• [Requirement]: Give back every record exactly, with its pictures left out.

• [Page-level text extractions]:
========================================================================

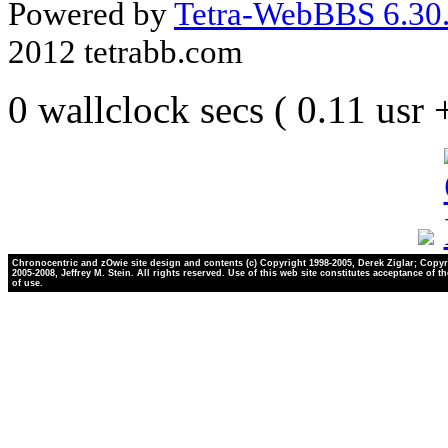
Powered by
Tetra-WebBBS 6.30.
2012 tetrabb.com
0 wallclock secs ( 0.11 usr
Chronocentric and zOwie site design and contents (c) Copyright 1998-2005, Derek Ziglar; Copyr
2005-2008, Jeffrey M. Stein. All rights reserved. Use of this web site constitutes acceptance of t
of use.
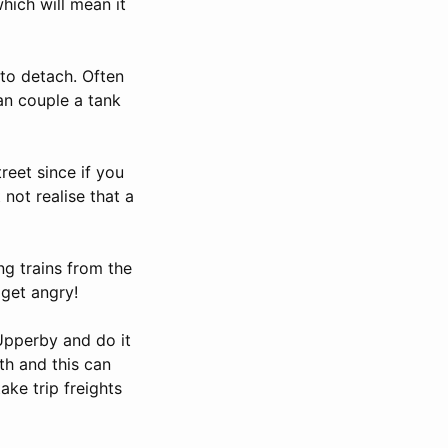
which will mean it
to detach. Often
an couple a tank
eet since if you
not realise that a
ng trains from the
get angry!
Upperby and do it
th and this can
ake trip freights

========================================================================

• [Reply to the task]:
Powered by
Tetra-WebBBS 6.30.
2012 tetrabb.com
0 wallclock secs ( 0.11 usr
Chronocentric and zOwie site design and contents (c) Copyright 1998-2005, Derek Ziglar; Copyr
2005-2008, Jeffrey M. Stein. All rights reserved. Use of this web site constitutes acceptance of t
of use.
which will mean it
to detach. Often
an couple a tank
eet since if you
not realise that a
ng trains from the
get angry!
Upperby and do it
th and this can
ake trip freights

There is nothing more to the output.